Metric	Tier 0 alone	Tier 1.5 alone	Combined
Recall	31.9%	78.4%	80.5%
FPR	9.8%	15.4%	22.2%
False block rate	--	--	3.8%

Approach 3: False Positive Calibration¶

False positive rates were validated against 208,127 real coding-agent sessions mined from three published SWE-bench datasets on HuggingFace (SWE-smith, Nebius, OpenHands). These are benign agent sessions solving GitHub issues.

Rule	FPR	Verdict
SEQ-001 (sensitive read then exfil)	0.0024% (5 / 208,127)	Enforce
SEQ-005 (agent config write)	0.0005% (1 / 208,127)	Enforce
SEQ-004 (write then build)	15.80%	Advisory only

The 5 SEQ-001 matches were manually inspected and confirmed benign -- legitimate test scripts that read config files then make HTTP requests.

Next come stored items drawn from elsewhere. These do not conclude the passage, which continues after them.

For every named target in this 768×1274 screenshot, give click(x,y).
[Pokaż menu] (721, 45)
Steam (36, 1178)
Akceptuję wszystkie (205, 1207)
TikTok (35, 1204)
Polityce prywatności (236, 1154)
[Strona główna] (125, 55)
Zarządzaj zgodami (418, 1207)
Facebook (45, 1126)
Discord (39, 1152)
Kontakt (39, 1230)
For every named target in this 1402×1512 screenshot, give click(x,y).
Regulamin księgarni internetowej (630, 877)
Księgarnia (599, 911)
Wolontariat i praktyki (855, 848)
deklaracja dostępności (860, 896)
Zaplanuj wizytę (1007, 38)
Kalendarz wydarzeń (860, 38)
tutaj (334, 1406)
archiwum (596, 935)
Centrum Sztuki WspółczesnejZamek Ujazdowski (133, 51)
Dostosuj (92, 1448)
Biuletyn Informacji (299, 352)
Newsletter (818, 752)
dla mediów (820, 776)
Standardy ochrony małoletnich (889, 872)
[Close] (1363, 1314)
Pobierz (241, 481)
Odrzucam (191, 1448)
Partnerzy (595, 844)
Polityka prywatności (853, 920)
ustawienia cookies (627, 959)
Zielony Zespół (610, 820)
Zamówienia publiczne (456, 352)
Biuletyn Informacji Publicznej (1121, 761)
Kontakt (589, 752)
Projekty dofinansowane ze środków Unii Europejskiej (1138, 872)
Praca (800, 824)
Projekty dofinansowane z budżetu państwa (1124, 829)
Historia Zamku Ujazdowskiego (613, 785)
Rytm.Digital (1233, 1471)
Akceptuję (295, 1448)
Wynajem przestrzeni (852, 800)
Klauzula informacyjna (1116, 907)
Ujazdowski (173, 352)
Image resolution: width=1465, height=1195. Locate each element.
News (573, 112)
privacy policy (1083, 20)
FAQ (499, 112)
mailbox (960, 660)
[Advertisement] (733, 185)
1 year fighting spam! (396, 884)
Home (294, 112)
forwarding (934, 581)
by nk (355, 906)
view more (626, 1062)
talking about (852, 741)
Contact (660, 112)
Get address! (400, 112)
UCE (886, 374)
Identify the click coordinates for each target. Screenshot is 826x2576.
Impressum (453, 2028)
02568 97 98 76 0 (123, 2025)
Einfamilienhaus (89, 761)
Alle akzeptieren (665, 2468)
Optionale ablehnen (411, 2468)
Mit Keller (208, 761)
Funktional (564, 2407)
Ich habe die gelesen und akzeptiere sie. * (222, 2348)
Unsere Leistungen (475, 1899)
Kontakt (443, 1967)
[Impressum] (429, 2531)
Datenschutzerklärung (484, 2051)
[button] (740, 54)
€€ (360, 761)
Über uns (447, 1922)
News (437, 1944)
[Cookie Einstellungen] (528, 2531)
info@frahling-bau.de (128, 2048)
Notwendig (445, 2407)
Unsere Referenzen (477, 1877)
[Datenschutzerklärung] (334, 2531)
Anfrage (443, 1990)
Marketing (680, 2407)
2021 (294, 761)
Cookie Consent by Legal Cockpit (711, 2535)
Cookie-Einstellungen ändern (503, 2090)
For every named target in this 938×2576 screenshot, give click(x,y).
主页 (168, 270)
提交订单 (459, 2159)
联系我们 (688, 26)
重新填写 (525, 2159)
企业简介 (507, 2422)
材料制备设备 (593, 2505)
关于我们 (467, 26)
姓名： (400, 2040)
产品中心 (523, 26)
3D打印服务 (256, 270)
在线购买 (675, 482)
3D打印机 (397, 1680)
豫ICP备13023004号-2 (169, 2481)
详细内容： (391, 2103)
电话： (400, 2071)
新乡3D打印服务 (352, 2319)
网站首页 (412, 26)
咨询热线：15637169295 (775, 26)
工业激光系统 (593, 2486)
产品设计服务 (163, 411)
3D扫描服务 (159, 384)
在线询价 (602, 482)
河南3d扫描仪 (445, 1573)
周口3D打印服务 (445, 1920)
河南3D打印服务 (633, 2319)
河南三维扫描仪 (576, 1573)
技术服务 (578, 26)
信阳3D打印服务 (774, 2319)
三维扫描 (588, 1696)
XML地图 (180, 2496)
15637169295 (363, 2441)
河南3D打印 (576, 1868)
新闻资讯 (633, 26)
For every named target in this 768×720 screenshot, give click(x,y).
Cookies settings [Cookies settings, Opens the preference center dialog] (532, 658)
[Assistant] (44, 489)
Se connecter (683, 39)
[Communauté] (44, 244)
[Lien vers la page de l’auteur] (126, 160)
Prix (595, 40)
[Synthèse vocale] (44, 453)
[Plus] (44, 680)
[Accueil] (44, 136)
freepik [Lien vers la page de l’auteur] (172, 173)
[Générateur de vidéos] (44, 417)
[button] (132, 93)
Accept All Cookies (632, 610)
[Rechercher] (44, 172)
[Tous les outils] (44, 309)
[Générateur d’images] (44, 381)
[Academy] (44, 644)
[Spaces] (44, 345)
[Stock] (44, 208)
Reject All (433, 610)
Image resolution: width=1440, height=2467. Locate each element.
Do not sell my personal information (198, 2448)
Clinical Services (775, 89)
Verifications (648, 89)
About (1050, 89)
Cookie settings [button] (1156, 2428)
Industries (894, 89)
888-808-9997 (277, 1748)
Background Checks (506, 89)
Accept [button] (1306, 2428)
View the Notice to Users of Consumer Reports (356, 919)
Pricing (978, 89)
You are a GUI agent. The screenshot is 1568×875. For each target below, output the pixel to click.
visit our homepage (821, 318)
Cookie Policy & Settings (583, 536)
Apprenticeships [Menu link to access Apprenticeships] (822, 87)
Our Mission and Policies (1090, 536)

Scripts: scripts/mine_trajectories.py, scripts/download_trajectories.py

Approach 4: Adaptive Red Teaming¶

Multi-model adversarial evaluation where AI models attempt to craft payloads that bypass CloneGuard with full knowledge of its detection rules.

Naive baseline: 95.65% detection on 13,597 garak probes (Tier 0 + 1.5)

Adaptive evaluation:

Model	Payloads	Bypassed	Detection Rate
Claude (iterative)	30	5	83.3%
Mistral (iterative)	30	0	100%
Combined (3 models)	118	3	97.5%

The 5 Claude iterative bypasses all used bureaucratic-documentation framing to evade the semantic classifier. This is a known limitation of the MiniLM architecture's mean-pooling approach when attack content is diluted in long institutional-style text.

Full methodology: see docs/ADAPTIVE-RED-TEAM.md in the repository.

Approach 5: Cross-Examination¶

Detection results are independently verified by external AI models (Gemini, Mistral, Qwen) to identify false positives and disputed verdicts. Three of the initial "bypasses" were reclassified as DISPUTED after independent cross-examination found the payloads were not actually functional attacks.

Trajectory Dataset Scope¶

The 208,127 trajectory dataset covers SWE-bench task solving (coding agents fixing GitHub issues). It does not include:

MCP interactions
Browser agent sessions
Financial agent workflows
Autonomous multi-agent sessions

False positive rates for these agent types are not yet validated. Behavioral sequence rules for these domains should be treated as experimental.